As probably been written in side column of international media, Jakarta has been in state of emergency because of flood. This is the worst after 2007, which in turn is the worst after 2002 (thus we call it the five years cycle).
Flooding has started from earlier this week, proven by how some peoples in the office can’t go to work on Wednesday. In my case, I had to turn back on Thursday because the water has been rising on the major streets and started to cut off mobility inside the capital city.
It just getting worse from there.
On Thursday I still have time to go out and take some pictures, but the water has been rising and with the issue, I’m in no position of playing amateur reporter taking pictures of the situation. Also I’m not dedicated enough to cross the water to take more pictures.
The most lucrative business in time like this are by converting carts into ferries for transporting people and motorbike through deeper water. The water level around here has been steady from half metres to more than one and a half metres high.

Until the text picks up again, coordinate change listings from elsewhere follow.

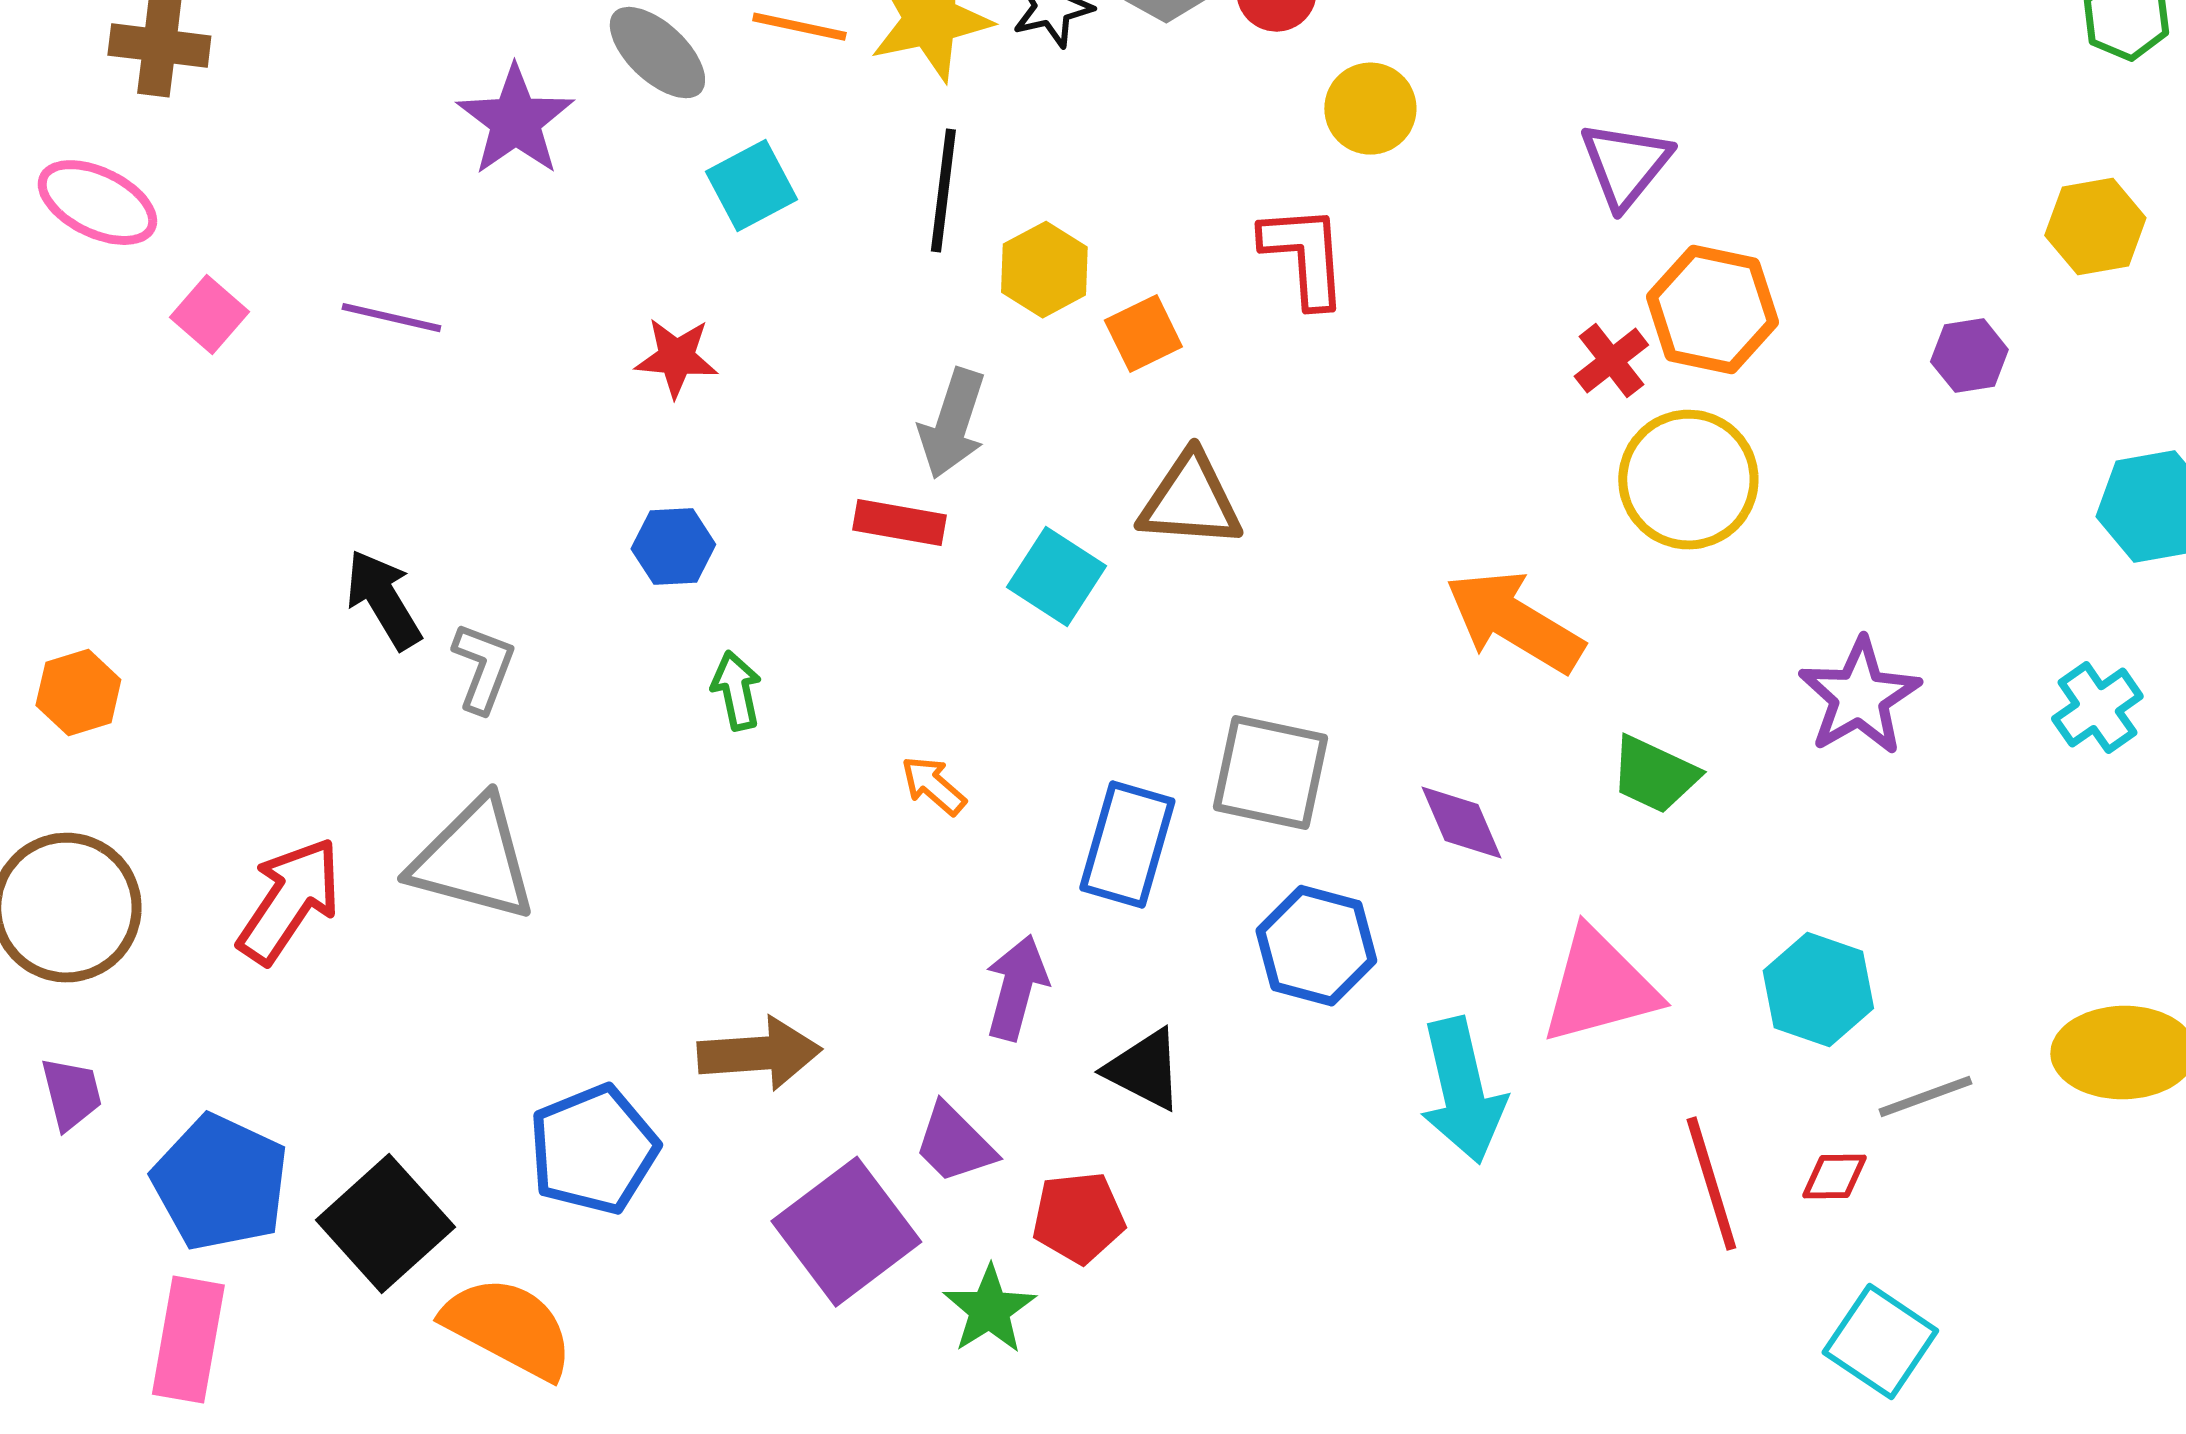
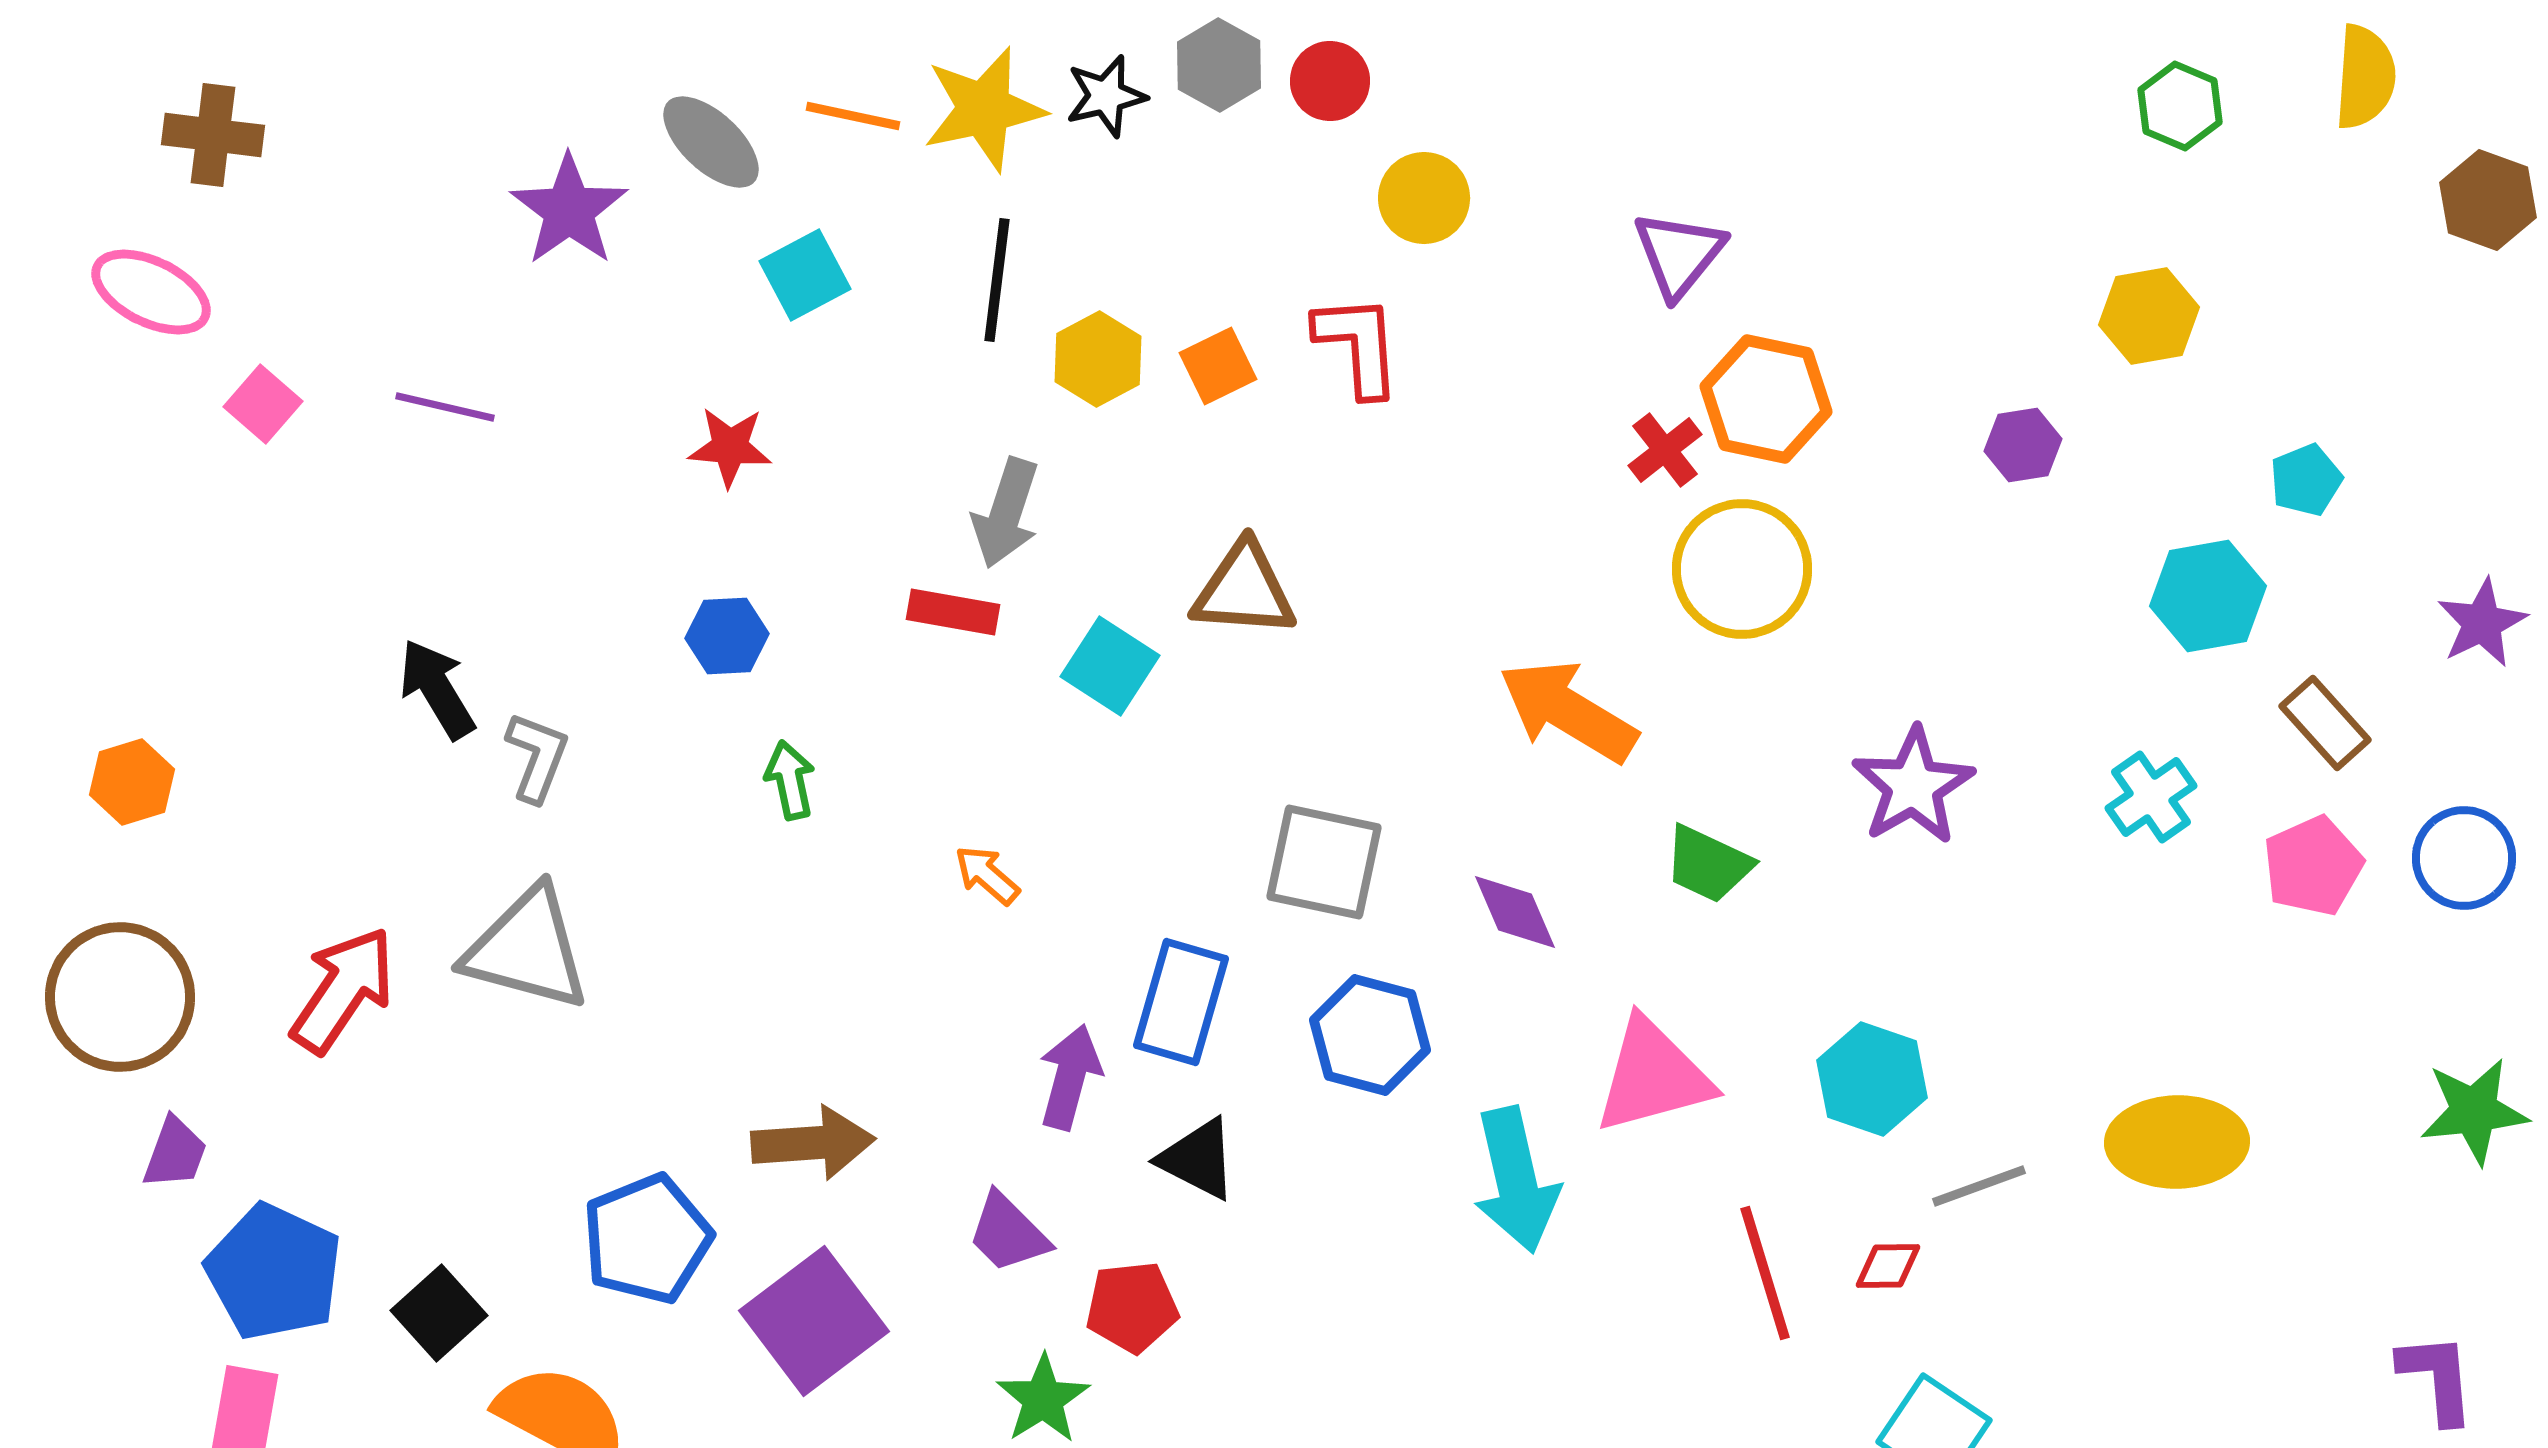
orange square: (1143, 334) -> (1218, 366), moved
blue rectangle: (1127, 845) -> (1181, 1002), moved
purple trapezoid: (71, 1094) -> (175, 1153), moved, turned 34
black square: (385, 1224) -> (439, 1313), size x0.7
purple square: (846, 1232) -> (814, 1321), moved

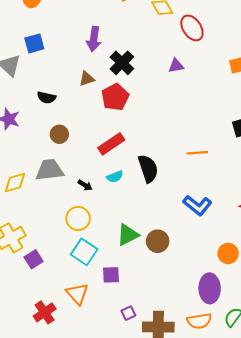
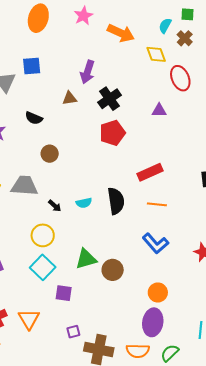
brown triangle: (87, 79) -> (70, 98), moved
red pentagon: (115, 97) -> (112, 133), moved
brown circle: (59, 134) -> (50, 154), moved
red rectangle: (111, 144) -> (150, 172), moved
orange line: (197, 153) -> (157, 204), moved
orange circle: (228, 253) -> (158, 292), moved
orange triangle: (77, 294) -> (29, 319), moved

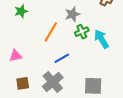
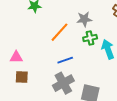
pink triangle: (16, 56) -> (16, 57), moved
gray cross: (53, 82) -> (63, 83), moved

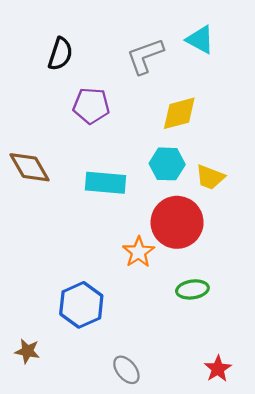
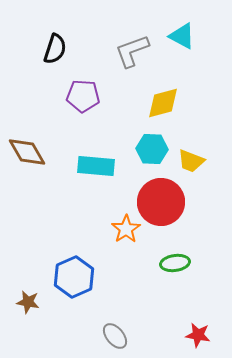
brown star: (27, 351) -> (28, 302), moved
red star: (218, 369) -> (198, 335), turned -30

Price for ferry service ? Last time I heard it’s already over IDR 100k (USD 10.38, which just for the record is more than 5% of current regional minimum wage).
In our neighbourhood we’re fortressing ourselves by building dam from sand sacks. Well, it’s pretty much the only thing a community do on site. There’s no controlling water outside so the rest will have to be done by means of construction after the flood is over.
The water outside has been steadily high ever since yesterday. In fact, this region is one of the last area still heavily flooded despite many areas already have the water recessing.
This has been probably the worst flood locally because in the previous years, the water is not this high.
According to official information, the cause is because part of the wall from the flood canal breaks in Central Jakarta. This made the high volume of water flow into another river, which in turn bring excessive amount of water into the Pluit reservoir.
There’s also talk about the wall near the power plant collapsing and letting the sea water flood in.
This is still around the first quarter so the tide is not so high. The biggest worry is for next week when there will be high tide from the sea.
Best of luck the water hasn’t break in and electricity over here hasn’t been cut off. But the stuffs from downstairs has been evacuated to the second floor of the house.
The Pluit’s crossroad is higher than the area around and made as a gathering point for cars that gave up crossing the water (it’s chaotic). This is thanks to a mall developer who made it taller to ease access to the mall. The mall itself is also built more than two metres above that surface. Yes, they know this area is terribly prone to flooding from the previous case.
The big mall itself is converted into a refugee post for this area, but the food stock inside won’t last long. Got to fall to emergency ration from the disaster countermeasure team.
Animal lover faeries in the internet grand echo chamber have also been screaming about animals left in flooded pet shop, but really, in Indonesia, most peoples still consider human evacuation to take priority over the animals and the officials are unlikely to go on suicide course by getting caught by the media prioritizing on saving animals when there’s still human around.
In other side of the story, those animals are from pet shop, so taking them out would mean dealing with angry businessmen looking for compensation later because now they have someone to blame. Want to save the animals ? Send your own rescue team with your own boat and be prepared to deal with the consequences later, whatever it is (such as providing them food when there’s starved refugee around).
My personal worry is my job. I don’t have my work accessible from home. Later on May and November, the company wouldn’t give a fuck about this flood during the performance report.
What they will see is that someone has missed the target and the higher-ups are not pleased. No, it’s not the fault of any force-majeur because it can’t be asked for responsibility. It will be the employee’s fault for “not working hard enough to cover the lost time”.